CoCoEmo: Composable and Controllable Human-Like Emotional TTS via Activation Steering

Emotional expression in human speech is nuanced and compositional, often involving multiple, sometimes conflicting, affective cues that may diverge from linguistic content. In contrast, most expressive text-to-speech systems enforce a single utterance-level emotion, collapsing affective diversity and suppressing mixed or text-emotion-misaligned expression. While activation steering via latent direction vectors offers a promising solution, it remains unclear whether emotion representations are linearly steerable in TTS, where steering should be applied within hybrid TTS architectures, and how such complex emotion behaviors should be evaluated.

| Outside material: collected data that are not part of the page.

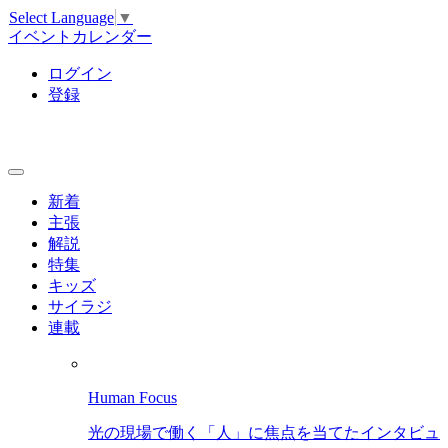
Select Language
▼
イベントカレンダー
ログイン
登録
新着
主張
解説
特集
キッズ
サイラジ
連載
Human Focus
光の現場で働く「人」に焦点を当てたインタビュ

This paper presents the first systematic analysis of activation steering for emotional control in hybrid TTS models, introducing a quantitative, controllable steering framework, and multi-rater evaluation protocols that enable composable mixed-emotion synthesis and reliable text-emotion mismatch synthesis. Our results demonstrate, for the first time, that emotional prosody and expressive variability are primarily synthesized by the TTS language module instead of the flow-matching module, and also provide a lightweight steering approach for generating natural, human-like emotional speech.

💡 Research Summary

CoCoEmo tackles a fundamental limitation of current emotional text‑to‑speech (TTS) systems: the reliance on a single, utterance‑level emotion label that collapses the rich, compositional nature of human affect. The authors observe that natural speech often conveys multiple, sometimes conflicting, affective cues that may diverge from the literal meaning of the text. To address this, they introduce activation steering – a lightweight, post‑training technique that manipulates the latent activations of a pretrained hybrid TTS model with direction vectors representing specific emotions.

The paper first dissects modern hybrid TTS architectures, which consist of a text‑to‑speech language model (SLM) that generates discrete speech tokens from text and an acoustic flow‑matching decoder (Flow) that converts those tokens into mel‑spectrograms. By designing a “cross‑conditioning” experiment, the authors compare two extremes: injecting emotion only at the SLM stage (SLM‑driven) versus injecting it only at the Flow stage (Flow‑driven). They evaluate the resulting speech on three emotion‑correlated acoustic dimensions – fundamental frequency (F0), energy, and speaking rate – using concordance correlation coefficient (CCC) and standard deviation (STD) metrics. The SLM‑driven condition yields markedly different prosodic patterns across emotions, while the Flow‑driven condition produces nearly identical contours, indicating that emotional prosody is primarily encoded in the SLM and that Flow mainly refines acoustic rendering.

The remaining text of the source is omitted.